BEGIN Records for the task

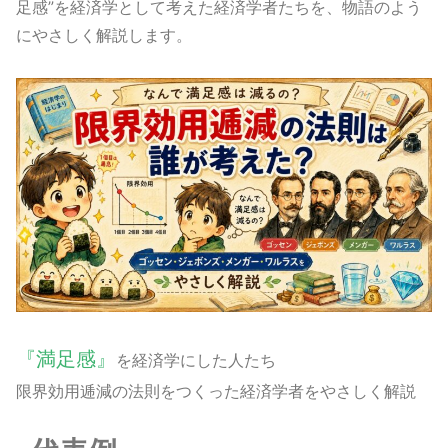
足感”を経済学として考えた経済学者たちを、物語のよう
にやさしく解説します。
『満足感』
を経済学にした人たち
限界効用逓減の法則をつくった経済学者をやさしく解説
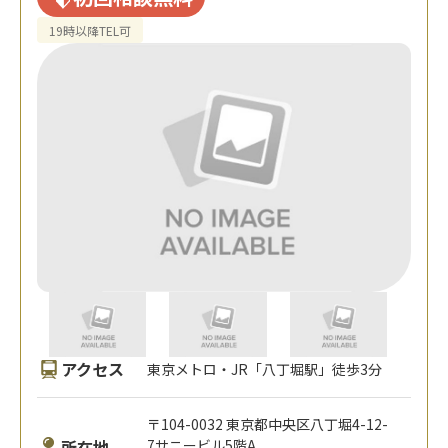
19時以降TEL可
アクセス
東京メトロ・JR「八丁堀駅」徒歩3分
〒104-0032 東京都中央区八丁堀4-12-
所在地
7サニービル5階A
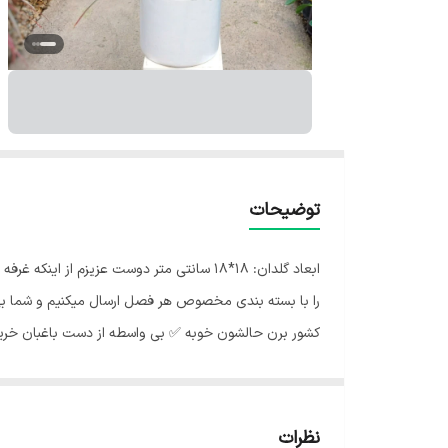
توضیحات
ابعاد گلدان: 18*18 سانتی متر دوست عزیزم
را با بسته بندی مخصوص هر فصل ارسال میکنیم و شما بی 
کشور برن حالشون خوبه ✅️ بی واسطه از دست باغبان خرید ک
دارد که هر کس با هر سلیقه ای می تواند از بین آن ها انتخا
خاک خشک شده باشد. یک نکته دیگر که در آبیاری دراسنا کام
نظرات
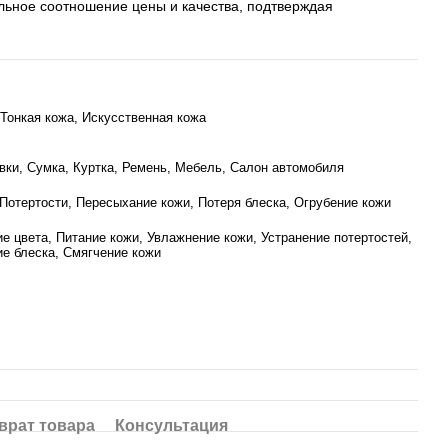
ьное соотношение цены и качества, подтверждая
 Тонкая кожа, Искусственная кожа
вки, Сумка, Куртка, Ремень, Мебель, Салон автомобиля
 Потертости, Пересыхание кожи, Потеря блеска, Огрубение кожи
е цвета, Питание кожи, Увлажнение кожи, Устранение потертостей,
е блеска, Смягчение кожи
врат товара
Консультация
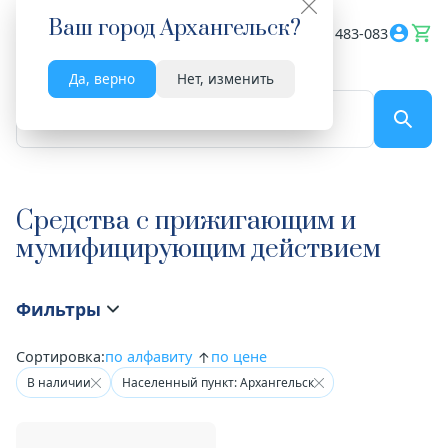
Ваш город
Архангельск
?
Весь сайт
8182 483-083
Да, верно
Нет, изменить
По названию...
Средства с прижигающим и
мумифицирующим действием
Фильтры
Сортировка:
по алфавиту
по цене
В наличии
Населенный пункт: Архангельск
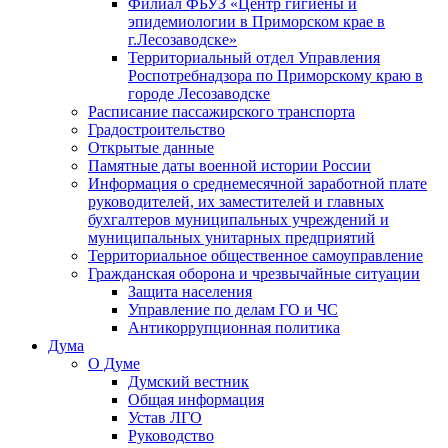
Филиал ФБУЗ «Центр гигиены и
эпидемиологии в Приморском крае в
г.Лесозаводске»
Территориальный отдел Управления
Роспотребнадзора по Приморскому краю в
городе Лесозаводске
Расписание пассажирского транспорта
Градостроительство
Открытые данные
Памятные даты военной истории России
Информация о среднемесячной заработной плате
руководителей, их заместителей и главных
бухгалтеров муниципальных учреждений и
муниципальных унитарных предприятий
Территориальное общественное самоуправление
Гражданская оборона и чрезвычайные ситуации
Защита населения
Управление по делам ГО и ЧС
Антикоррупционная политика
Дума
О Думе
Думский вестник
Общая информация
Устав ЛГО
Руководство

END Records for the task

**Task directions:**
Return every line above that contains the word "кожи".

**Reply to the exercise:**
 Потертости, Пересыхание кожи, Потеря блеска, Огрубение кожи
е цвета, Питание кожи, Увлажнение кожи, Устранение потертостей,
е блеска, Смягчение кожи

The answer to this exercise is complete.